Greg currently lives in Champaign-Urbana, Illinois where he is a research scientist in plant ecology for the Illinois Natural History Survey, within the Institute of Natural Resource Sustainability at the University of Illinois. Greg works on a Midwestern vegetation and flora surveying, inventorying and analysis project called CTAP and spends a lot of his summer traveling and doing field work. His work also involves collaboration with University scientists and scientists from governmental agencies including the U.S. Forest Service, Fish and Wildlife Service, EPA, as well as non-profit conservation groups like The Nature Conservancy. Greg loves working with outside groups when they need botanical/ecological expertise for he is able to put his skills to use either in the field or on specific applied projects.
The most important contributions the Environmental Studies program had on his education and professional development include, “1) A broad well-rounded understanding of environmental issues (energy, biological, political, social sciences, religious, etc.), and an ability to put environmental issues in their larger context. 2) A focus on good writing, good communication, and PR in general, with respect to environmental issues. 3) The ability to work well in groups (because of small class sizes, problem solving activities, interaction with professors, etc); and 4) A sense of optimism, excitement, and confidence from knowing that some of the most energetic, dedicated, and all around best students/professors on campus were in my major”.
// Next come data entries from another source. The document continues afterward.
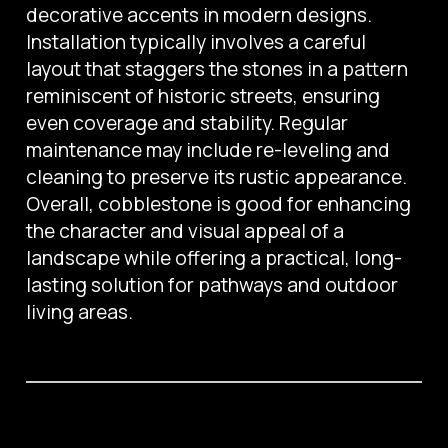
decorative accents in modern designs.
Installation typically involves a careful
layout that staggers the stones in a pattern
reminiscent of historic streets, ensuring
even coverage and stability. Regular
maintenance may include re-leveling and
cleaning to preserve its rustic appearance.
Overall, cobblestone is good for enhancing
the character and visual appeal of a
landscape while offering a practical, long-
lasting solution for pathways and outdoor
living areas.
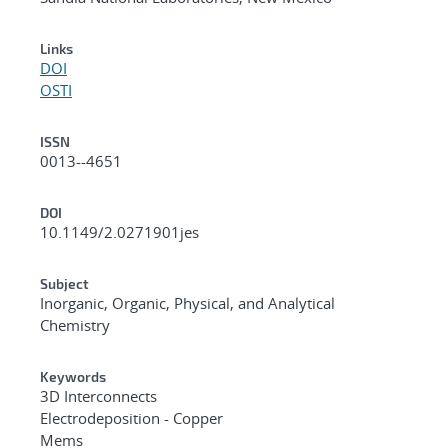
Links
DOI
OSTI
ISSN
0013--4651
DOI
10.1149/2.0271901jes
Subject
Inorganic, Organic, Physical, and Analytical
Chemistry
Keywords
3D Interconnects
Electrodeposition - Copper
Mems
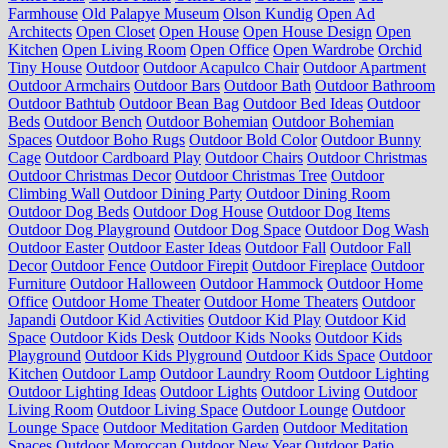
Farmhouse
Old Palapye Museum
Olson Kundig
Open Ad
Architects
Open Closet
Open House
Open House Design
Open
Kitchen
Open Living Room
Open Office
Open Wardrobe
Orchid
Tiny House
Outdoor
Outdoor Acapulco Chair
Outdoor Apartment
Outdoor Armchairs
Outdoor Bars
Outdoor Bath
Outdoor Bathroom
Outdoor Bathtub
Outdoor Bean Bag
Outdoor Bed Ideas
Outdoor
Beds
Outdoor Bench
Outdoor Bohemian
Outdoor Bohemian
Spaces
Outdoor Boho Rugs
Outdoor Bold Color
Outdoor Bunny
Cage
Outdoor Cardboard Play
Outdoor Chairs
Outdoor Christmas
Outdoor Christmas Decor
Outdoor Christmas Tree
Outdoor
Climbing Wall
Outdoor Dining Party
Outdoor Dining Room
Outdoor Dog Beds
Outdoor Dog House
Outdoor Dog Items
Outdoor Dog Playground
Outdoor Dog Space
Outdoor Dog Wash
Outdoor Easter
Outdoor Easter Ideas
Outdoor Fall
Outdoor Fall
Decor
Outdoor Fence
Outdoor Firepit
Outdoor Fireplace
Outdoor
Furniture
Outdoor Halloween
Outdoor Hammock
Outdoor Home
Office
Outdoor Home Theater
Outdoor Home Theaters
Outdoor
Japandi
Outdoor Kid Activities
Outdoor Kid Play
Outdoor Kid
Space
Outdoor Kids Desk
Outdoor Kids Nooks
Outdoor Kids
Playground
Outdoor Kids Plyground
Outdoor Kids Space
Outdoor
Kitchen
Outdoor Lamp
Outdoor Laundry Room
Outdoor Lighting
Outdoor Lighting Ideas
Outdoor Lights
Outdoor Living
Outdoor
Living Room
Outdoor Living Space
Outdoor Lounge
Outdoor
Lounge Space
Outdoor Meditation Garden
Outdoor Meditation
Spaces
Outdoor Moroccan
Outdoor New Year
Outdoor Patio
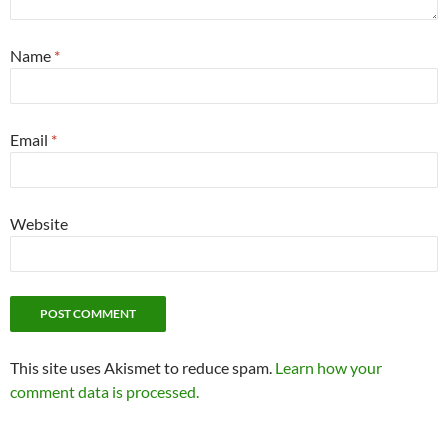
Name
*
Email
*
Website
This site uses Akismet to reduce spam.
Learn how your
comment data is processed.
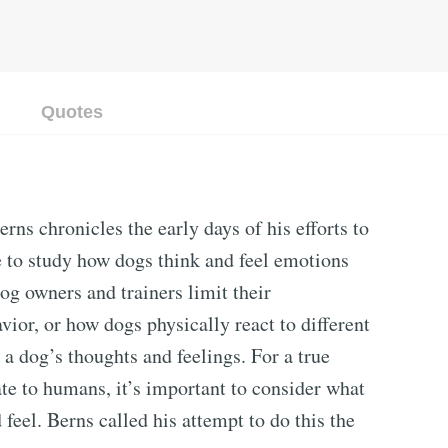
Quotes
ns chronicles the early days of his efforts to
me to study how dogs think and feel emotions
og owners and trainers limit their
ior, or how dogs physically react to different
 a dog’s thoughts and feelings. For a true
te to humans, it’s important to consider what
feel. Berns called his attempt to do this the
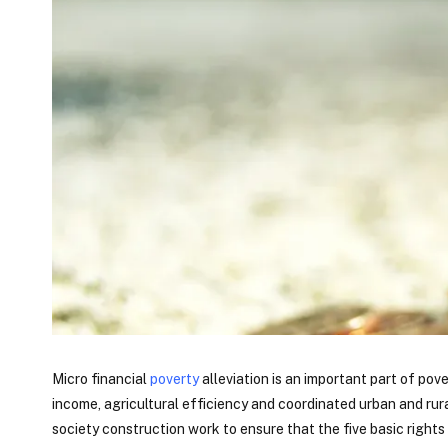
Micro financial
poverty
alleviation is an important part of po
income, agricultural efficiency and coordinated urban and r
society construction work to ensure that the five basic rights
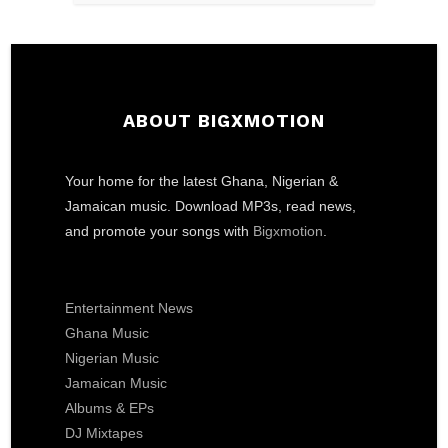
ABOUT BIGXMOTION
Your home for the latest Ghana, Nigerian &
Jamaican music. Download MP3s, read news,
and promote your songs with
Bigxmotion
.
Entertainment News
Ghana Music
Nigerian Music
Jamaican Music
Albums & EPs
DJ Mixtapes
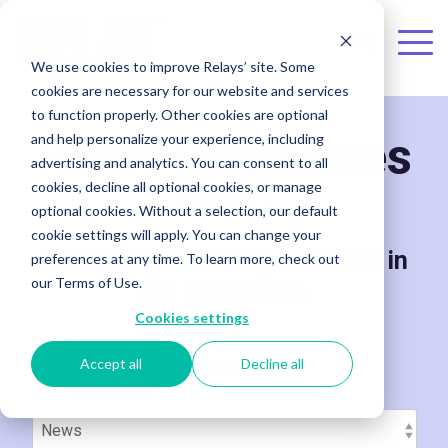
Skip to the main content.
To
We use cookies to improve Relays’ site. Some
Me
cookies are necessary for our website and services
to function properly. Other cookies are optional
Relay Resources
and help personalize your experience, including
advertising and analytics. You can consent to all
Blog
cookies, decline all optional cookies, or manage
optional cookies. Without a selection, our default
cookie settings will apply. You can change your
Advancing Disability Inclusion in
preferences at any time. To learn more, check out
our Terms of Use.
the Workplace.
Cookies settings
Accept all
Decline all
Select an option below:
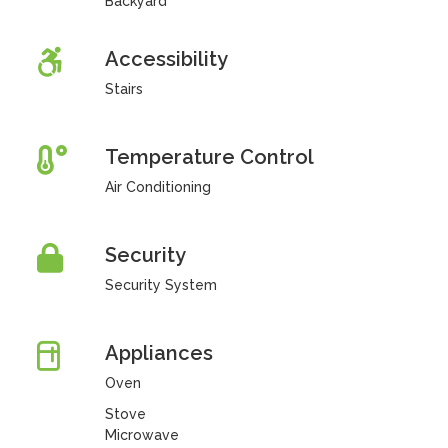
Backyard
Accessibility
Stairs
Temperature Control
Air Conditioning
Security
Security System
Appliances
Oven
Stove
Microwave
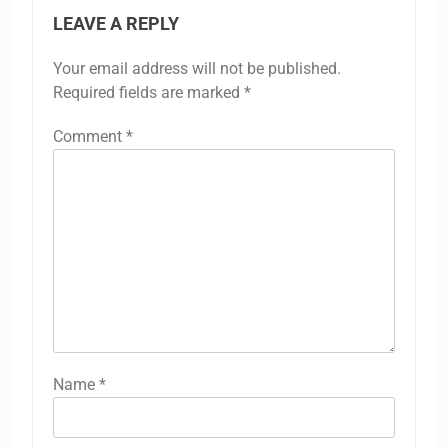
LEAVE A REPLY
Your email address will not be published.
Required fields are marked
*
Comment
*
Name
*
Spyreas advises current students to “seek out people who are really good at what they do and study them. These people are hard to come by in any field, and are really valuable to watch and learn from. When I say 'good at what they do' I don’t necessarily mean the ones who get awards or who have the biggest titles or make the most money or get the best grades, but the people who really do get things done and who affect positive change."